Am 19.11.19 um 22:51 schrieb Craig Scott:
On Tue, Nov 19, 2019 at 10:36 PM Eric Doenges <[email protected]
<mailto:[email protected]>> wrote:
Am 19.11.19 um 12:09 schrieb Stéphane Ancelot:
Hi,
I have a particular target (using swig / jni) that must not have
-O3 -NDEBUG flags from Relase build type
How can I overload this target flags ?
Since CMAKE_<lang>_FLAGS_RELEASE does not map to a user-visible
target property, you cannot override it directly (anything added
to the COMPILE_FLAGS property is appended to the command line and
does not replace any of the compiler flags CMake sets by itself).
However, you can redefine this variable before you create your
special target(s), and then restore it so that other targets are
not affected:
set(_CMAKE_CXX_FLAGS_RELEASE_SAVE ${CMAKE_CXX_FLAGS_RELEASE})
set(CMAKE_CXX_FLAGS_RELEASE)
< add your target(s) here >
set(CMAKE_CXX_FLAGS_RELEASE ${_CMAKE_CXX_FLAGS_RELEASE_SAVE})
This assumes your target is C++; if it is C, simply replace the
_CXX_ with _C_.
Actually, no, that's not how it works. This is actually a great
example of why projects shouldn't generally try to avoid manipulating
CMAKE_CXX_FLAGS and should instead prefer to modify target or
directory properties instead (not possible here for the original
problem, but worth highlighting nonetheless). The (often surprising)
behavior at play in the proposed example above is that it is not the
value of the CMAKE_CXX_FLAGS_RELEASE variable at the time the target
is created that matters, it's the variable's value /at the end of the
directory scope/. You can change the variable's value as much as you
like along the way before or after creating targets, but only the
final value at the end of the scope will actually be used in the build
command lines for targets created in that directory scope. This is
rarely what developers expect, but that's how it works, for better or
worse. When you start adding in calls to add_subdirectory(), it can
get really confusing what value is getting used where, so take great
care if your project really must modify these variables.

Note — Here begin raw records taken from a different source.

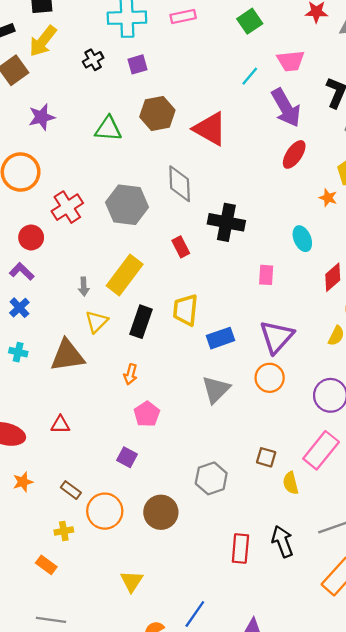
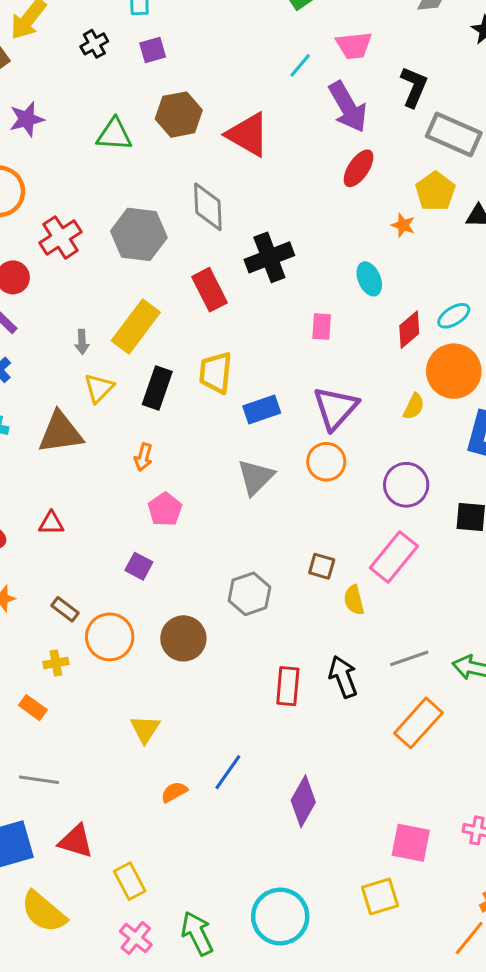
black cross: (226, 222) -> (269, 257), turned -32
red rectangle: (181, 247) -> (210, 290), size x1.5

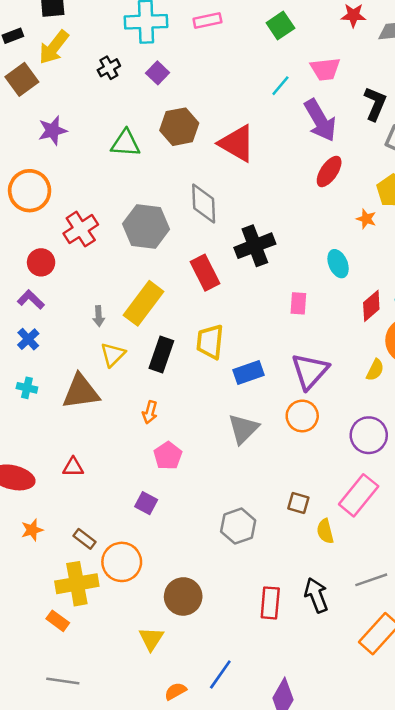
purple square: (153, 50) -> (158, 73), turned -30
brown circle: (183, 638) -> (183, 596), moved
yellow cross: (56, 663) -> (77, 584), size x2.0

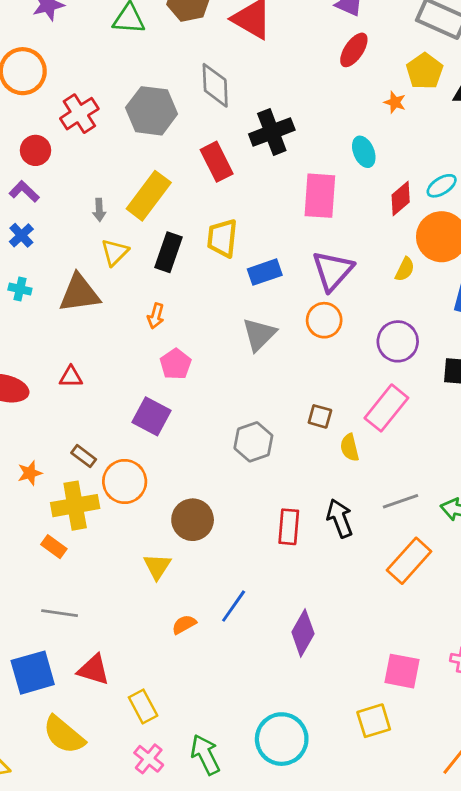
pink rectangle: (298, 303) -> (320, 196), size x1.8
purple square: (146, 503) -> (152, 416), size x1.5
orange star: (32, 530) -> (30, 473), moved

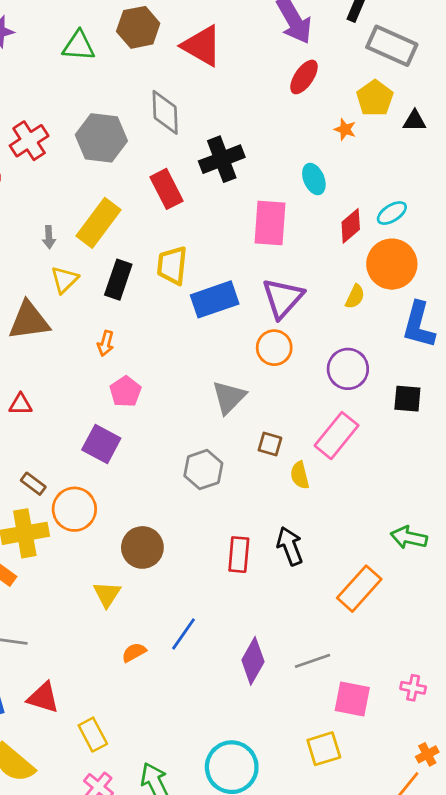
blue rectangle: (265, 272) -> (215, 299), size x1.4
gray triangle: (259, 334) -> (229, 397), moved
gray line: (401, 501) -> (312, 661), moved

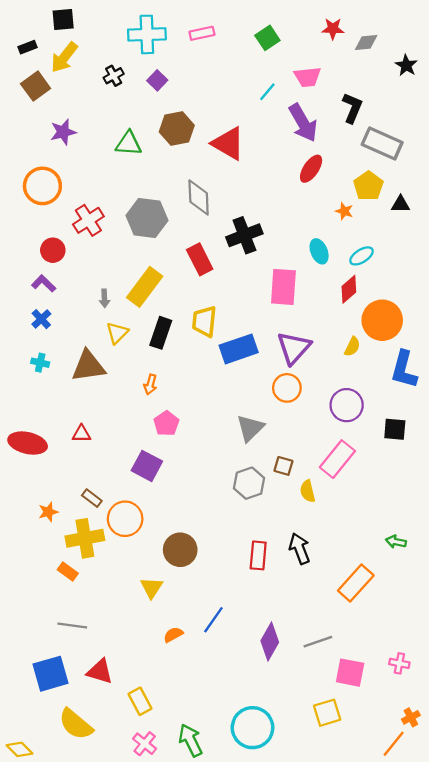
cyan ellipse: (392, 213) -> (362, 256), moved
gray hexagon: (203, 470) -> (249, 483), moved
green arrow: (409, 538) -> (396, 542), size x0.7

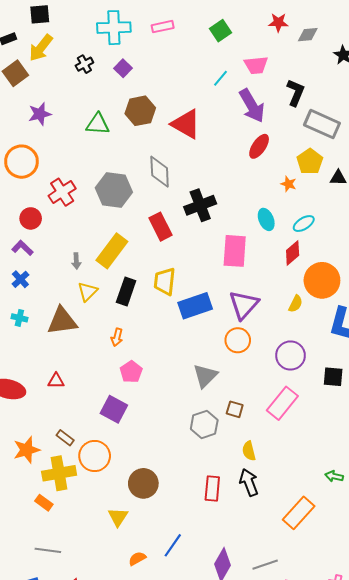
yellow semicircle: (308, 491) -> (249, 451), moved
orange star: (48, 512) -> (27, 450), size x1.5

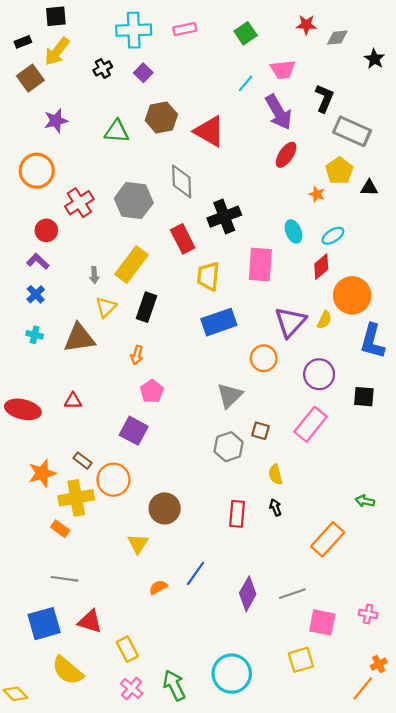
yellow trapezoid: (165, 281) -> (208, 276), moved
purple triangle: (244, 305) -> (290, 322), moved
black arrow: (249, 482) -> (275, 507), size x0.6

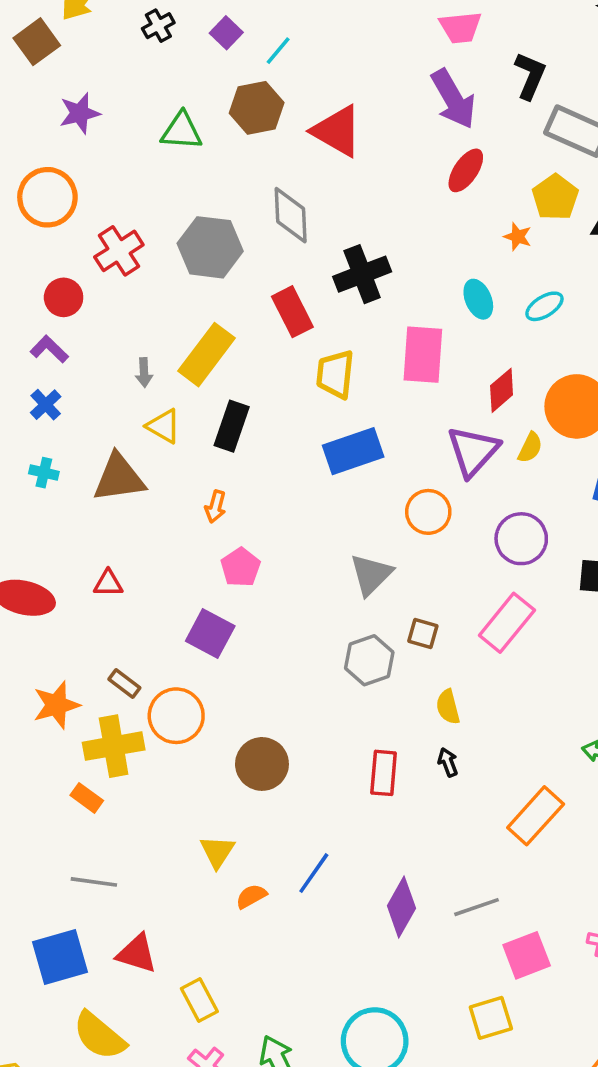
cyan line: (246, 83) -> (278, 51), moved
red diamond: (321, 267) -> (502, 390), moved
yellow triangle: (106, 307) -> (164, 426), turned -45
yellow triangle: (138, 544) -> (217, 852), moved
pink square: (322, 622) -> (527, 955), turned -32

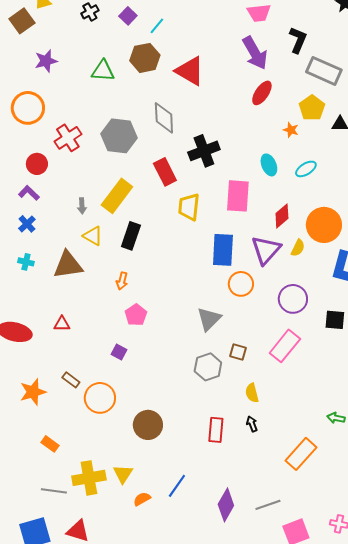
blue rectangle: (353, 451) -> (223, 250), moved, turned -68
purple square: (210, 633) -> (119, 352), size x0.6
yellow cross: (114, 746) -> (89, 478), moved

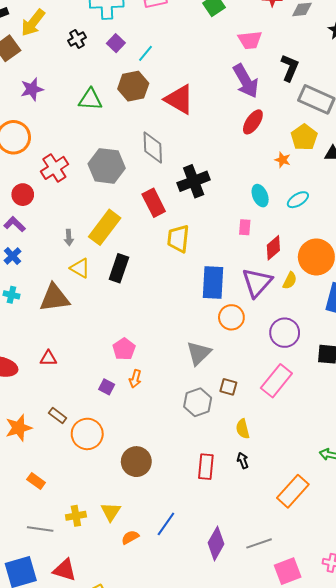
pink rectangle: (238, 196) -> (245, 227), moved, size x0.5
orange arrow: (122, 281) -> (135, 379), moved
yellow cross: (89, 478) -> (76, 516), size x0.6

Very interesting, thanks for pointing that out. In our case things work
because all the actual targets are in fact created in subdirectories. I
think CMake really needs some straightforward way to allow you to
override flags on a per-target and per-file basis (in our case, we need
to be able to reduce the optimization level for individual source files
to work around bugs in the Intel compiler's optimizer).